After months of delay, Cal State Long Beach’s replacement of Peterson Hall 3 was approved by the state board of public works and construction will begin in March 2008. The hall’s cost is estimated at $82.6 million.

The new 160,000 square foot building will be home to the departments of geological sciences, physics and astronomy, science education, and portions of biological sciences and chemistry and biochemistry.

The university has not signed a contractor or an architect yet, but it is set on using the “design build” approach, according to Robert Loeschen, associate dean of facilities for the College of Natural Sciences and Mathematics.

With “design build,” the university is allowed to make changes to the design of the building more easily than with a regular remodeling project, said Patrick Kenealy, chairman of the departments of physics and astronomy. The contractors and architects will be more flexible, he said.
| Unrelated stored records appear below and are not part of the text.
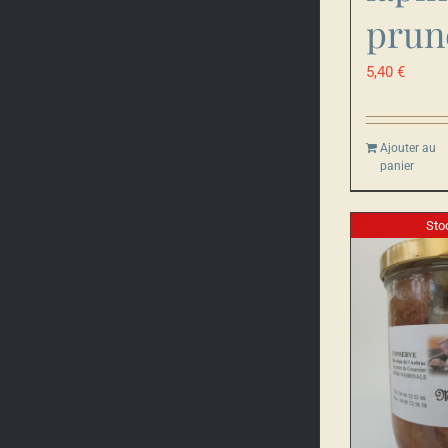
prun
5,40
€
Ajouter au
panier
Sto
Although PH3’s renovation budget looked short at first, the legislature approved more money for the project, and the budget is now sufficient, according to Kenealy.

The new PH3 will have better electrical and data wiring, which will make wireless Internet more accessible, said Kenealy. The new building will have air conditioning and an astronomy platform where students are able to put telescopes on the roof, he said.
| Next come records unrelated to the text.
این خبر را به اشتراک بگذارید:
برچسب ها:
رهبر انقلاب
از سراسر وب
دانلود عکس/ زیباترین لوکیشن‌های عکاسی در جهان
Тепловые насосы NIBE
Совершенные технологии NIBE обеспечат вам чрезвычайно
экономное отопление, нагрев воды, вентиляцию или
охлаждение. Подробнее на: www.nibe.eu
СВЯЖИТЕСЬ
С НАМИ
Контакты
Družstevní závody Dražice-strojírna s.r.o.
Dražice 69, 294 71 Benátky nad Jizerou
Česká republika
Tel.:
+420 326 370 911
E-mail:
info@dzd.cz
“The fact that [PH3] doesn’t have air conditioning isn’t good for research,” Loeschen said. The dust built up from the lack of an air conditioning system interfered with modern-day research methods, he said.

“The building was really run-down and pretty much an old lab building,” said Van Samrith, a junior mechanical engineering major. “I’m really excited to see how the new building turns out.”

There was little opposition for approval of the PH3 bid.

However, Mark McLaughlin, a technician in the department of physics and astronomy, published an op/ed in the Oct. 10 Daily Forty-Niner that asked “the CSULB community to stop this project, and to revisit the possibility of renovating PH3 instead of demolishing and replacing it.”